Takeaway: If an option holder leaves the company, they generally have 90 days from the termination date to exercise their option. If they don’t exercise within that window, the option expires. Companies can generally extend the window in which the option holder can exercise but there are restrictions on when this can be done and it will convert an ISO to an NSO.

When an employee or consultant who holds stock options leaves a startup, the fate of their option depends on the specific terms of the option agreement and any applicable company policies.

In general, if the employee or consultant leaves the company before their option has vested (i.e., some of shares subject to their option has not vested), they typically forfeit those shares subject to the option that have not vested option. This means they will only have the right to purchase shares representing that portion of the option that has vested. The unvested portion of the option typically expires immediately upon termination of service. Remember, an option is a right to purchase shares of stock, not stock itself, so as the option vests, the employee or consultant receives the right to purchase more and more shares of stock (but they still have to exercise the option to purchase the stock).

If the employee leaves after a portion of the shares subject to their option has vested, they may have a limited time to exercise their option with respect to those vested shares, typically 90 days or less. If the employee fails to exercise their option during this time period, the option will typically expire and become worthless. If that happens, the shares that were subject to that option will return to the shares reserved for the company’s equity incentive plan and can then be issued to another employee or consultant.

In some cases, startups may have policies in place that allow employees to retain their vested options for a longer period of time, such as up to 10 years from the date of grant. However, this is relatively uncommon and is usually limited to situations where the company is offering some sort of severance to an executive or high-level employee. This is called extending the post-termination exercise period and there are limitations on when it can be done.

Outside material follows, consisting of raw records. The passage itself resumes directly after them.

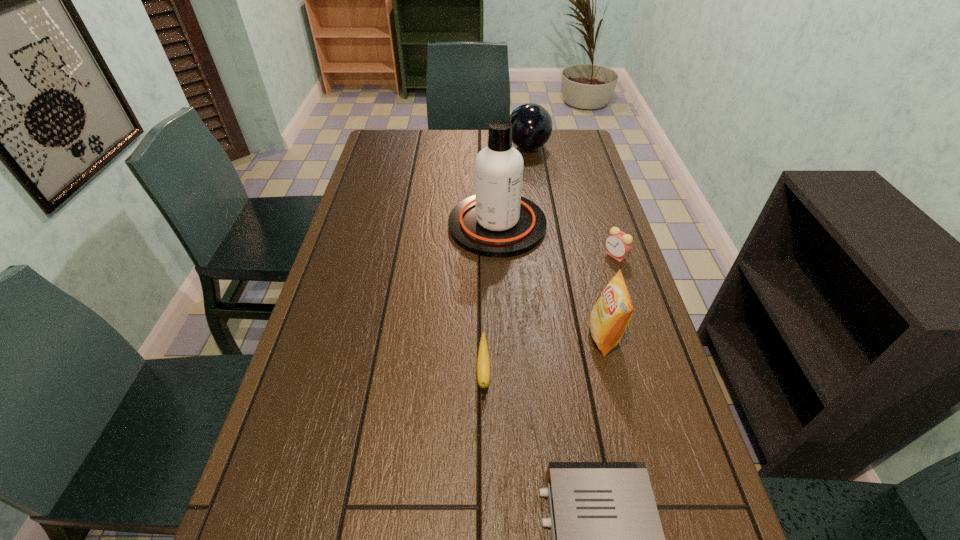 At what (x,y) coordinates should I click in order to perform the action: click on the tallest object. Please return your answer as a coordinate pair (x, y). Looking at the image, I should click on (497, 222).

Find the location of a particular element. the farthest object is located at coordinates (532, 125).

This screenshot has height=540, width=960. In order to click on crisp (potato chip) in this screenshot , I will do `click(608, 319)`.

You are a GUI agent. You are given a task and a screenshot of the screen. Output one action in this format:
    pyautogui.click(x=<x>, y=<y>)
    Task: Click on the rightmost object
    The width and height of the screenshot is (960, 540).
    Given the screenshot: What is the action you would take?
    pyautogui.click(x=618, y=244)

This screenshot has height=540, width=960. I want to click on banana, so click(483, 363).

This screenshot has width=960, height=540. What are the coordinates of `free space located on the right of the cleansing agent` in the screenshot? It's located at pos(584,225).

Locate an element on the screen. vacant space located on the side of the farthest object with the finger holes is located at coordinates (431, 147).

Identify the location of vacant space located 0.080m on the side of the farthest object with the finger holes. The width and height of the screenshot is (960, 540). (487, 147).

The height and width of the screenshot is (540, 960). Identify the location of free location located 0.320m on the side of the farthest object with the finger holes. (426, 147).

You are a GUI agent. You are given a task and a screenshot of the screen. Output one action in this format:
    pyautogui.click(x=<x>, y=<y>)
    Task: Click on the free point located 0.340m on the front-facing side of the crisp (potato chip)
    The height and width of the screenshot is (540, 960).
    Given the screenshot: What is the action you would take?
    pyautogui.click(x=451, y=336) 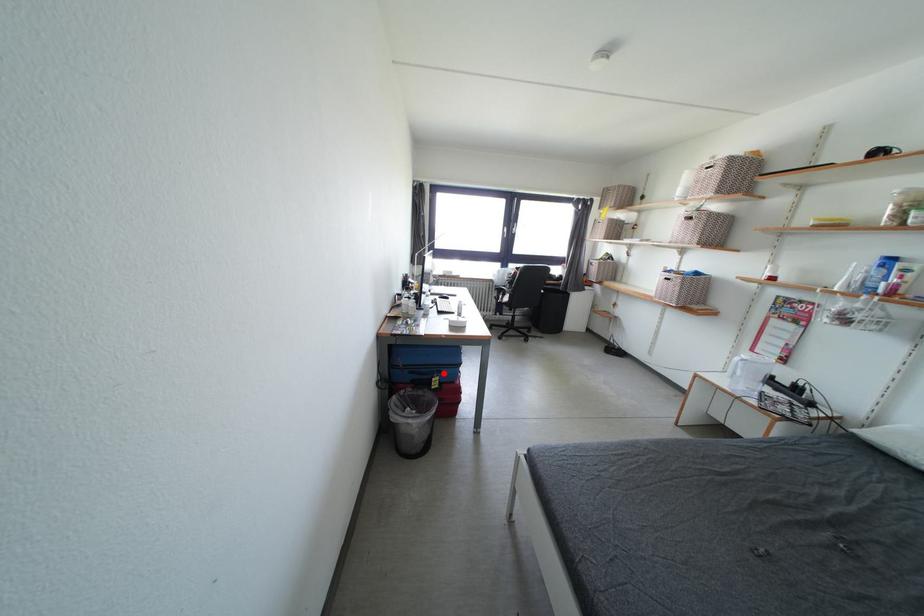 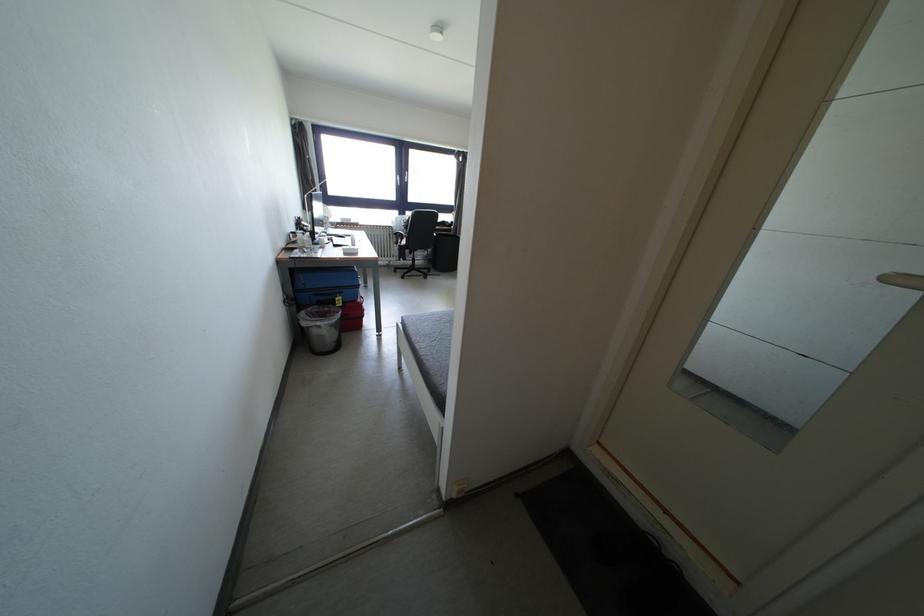 Question: I am providing you with two images of the same scene from different viewpoints. A red point is shown in image1. For the corresponding object point in image2, is it positioned nearer or farther from the camera?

In summary, the fate of an employee or consultant’s stock option after leaving a startup depends on several factors, including the terms of the option agreement, company policies, and any applicable laws or regulations. It's important for both companies and employees and consultants to understand these factors and to have a clear understanding of what will happen to a stock option in the event of an employee or consultant’s departure. By communicating these policies clearly to employees and consultants and working with qualified legal and tax professionals, startups can ensure that their equity compensation policies are structured in a way that benefits both the company and its service providers.